Figure 2Comparison of single probe set correlations and metafeature correlations.
Figure shows plots of the correlation with MMSE score of three probe sets targeting TTN, CASK and TUG1 and three metafeatures involving these probe sets (TTN/PKRCB1, CASK/PTEN and TUG1/SCFD1). In this example, the correlations between MMSE score and the metafeatures are much better than the correlation between MMSE score and the individual probe sets.
Figure 3Venn diagram of the different transcripts clustered with progression markers in the 941,885 metafeatures data set.
This figure highlights the ‘robust correlating’ transcripts that are shared by different progression marker clusters. A null (φ) symbol here means that even if an overlap is shown in the figure, there is no common transcript. We refer the readers to Supporting Information Table S4., for further details of correlation of these markers to the phenotypes.
Figure 4Venn diagram of the different transcripts clustered with progression markers in the 3,763,403 metafeatures data set.
This figure highlights the ‘robust correlating’ transcripts that are shared by different progression marker clusters. A null (φ) symbol here means that even if an overlap is shown in the figure, there is no common transcript. We refer the readers to Supporting Information Table S5., for further details of correlation of these markers to the phenotypes.

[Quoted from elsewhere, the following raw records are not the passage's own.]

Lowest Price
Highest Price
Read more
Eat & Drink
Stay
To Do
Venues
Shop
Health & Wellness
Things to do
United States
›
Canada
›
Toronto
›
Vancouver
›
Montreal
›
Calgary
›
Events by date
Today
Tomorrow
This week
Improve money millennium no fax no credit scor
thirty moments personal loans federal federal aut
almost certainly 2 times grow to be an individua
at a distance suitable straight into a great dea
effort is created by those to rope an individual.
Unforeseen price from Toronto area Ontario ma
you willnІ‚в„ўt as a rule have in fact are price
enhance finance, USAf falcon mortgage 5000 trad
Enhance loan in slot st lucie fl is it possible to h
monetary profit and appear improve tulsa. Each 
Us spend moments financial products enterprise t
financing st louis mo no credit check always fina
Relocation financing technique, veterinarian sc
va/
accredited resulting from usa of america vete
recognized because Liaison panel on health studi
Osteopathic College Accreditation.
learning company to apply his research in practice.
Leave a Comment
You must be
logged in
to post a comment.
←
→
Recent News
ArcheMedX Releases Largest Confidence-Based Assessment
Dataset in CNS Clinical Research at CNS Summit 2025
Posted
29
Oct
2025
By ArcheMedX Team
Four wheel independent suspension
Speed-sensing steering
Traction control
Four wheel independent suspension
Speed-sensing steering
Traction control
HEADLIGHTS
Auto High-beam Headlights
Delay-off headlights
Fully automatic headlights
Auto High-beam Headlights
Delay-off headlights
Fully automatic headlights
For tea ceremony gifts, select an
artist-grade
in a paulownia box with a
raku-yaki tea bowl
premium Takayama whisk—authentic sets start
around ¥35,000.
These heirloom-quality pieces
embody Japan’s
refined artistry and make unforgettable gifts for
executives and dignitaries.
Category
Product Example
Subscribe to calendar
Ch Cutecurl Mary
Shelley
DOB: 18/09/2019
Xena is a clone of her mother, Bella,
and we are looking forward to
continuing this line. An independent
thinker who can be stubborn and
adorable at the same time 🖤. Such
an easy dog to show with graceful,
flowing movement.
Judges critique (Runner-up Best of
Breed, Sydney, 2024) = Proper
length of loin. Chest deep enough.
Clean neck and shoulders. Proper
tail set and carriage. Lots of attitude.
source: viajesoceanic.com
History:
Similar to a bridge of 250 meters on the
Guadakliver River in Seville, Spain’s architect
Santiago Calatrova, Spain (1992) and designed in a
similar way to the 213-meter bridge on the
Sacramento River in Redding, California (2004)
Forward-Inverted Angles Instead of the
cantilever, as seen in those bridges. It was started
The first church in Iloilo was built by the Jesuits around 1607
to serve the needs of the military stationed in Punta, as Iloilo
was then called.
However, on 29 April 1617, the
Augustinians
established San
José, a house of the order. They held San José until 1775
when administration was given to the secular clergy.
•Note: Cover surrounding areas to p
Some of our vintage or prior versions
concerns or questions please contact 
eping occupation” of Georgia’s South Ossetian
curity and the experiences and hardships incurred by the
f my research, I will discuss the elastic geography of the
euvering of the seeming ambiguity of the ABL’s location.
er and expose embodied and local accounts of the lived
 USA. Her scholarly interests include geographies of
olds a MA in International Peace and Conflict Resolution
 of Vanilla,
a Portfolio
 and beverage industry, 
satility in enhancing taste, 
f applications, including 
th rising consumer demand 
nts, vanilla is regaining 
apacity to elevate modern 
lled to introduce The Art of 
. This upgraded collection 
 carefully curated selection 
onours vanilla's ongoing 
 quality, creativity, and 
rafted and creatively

Figure 5Validation of robust markers of AD progression in an alternative dataset.
Transcript levels for selected genes of interest were investigated in the microarray dataset of Liang and colleagues [95], [96], which assessed gene expression in healthy neurons isolated from four different regions of control and AD brain: entorhinal cortex (EC), hippocampus (HIP), middle temporal gyrus (MTG) and posterior cingulate cortex (PC). Data presented in this figure were normalized using Robust Multichip Average (RMA). In the box and whisker plots, the bottom and top of the box represent the lower and upper quartiles, respectively, and the band within the boxes represents the median, while the ends of the whiskers represent the minimum and maximum values.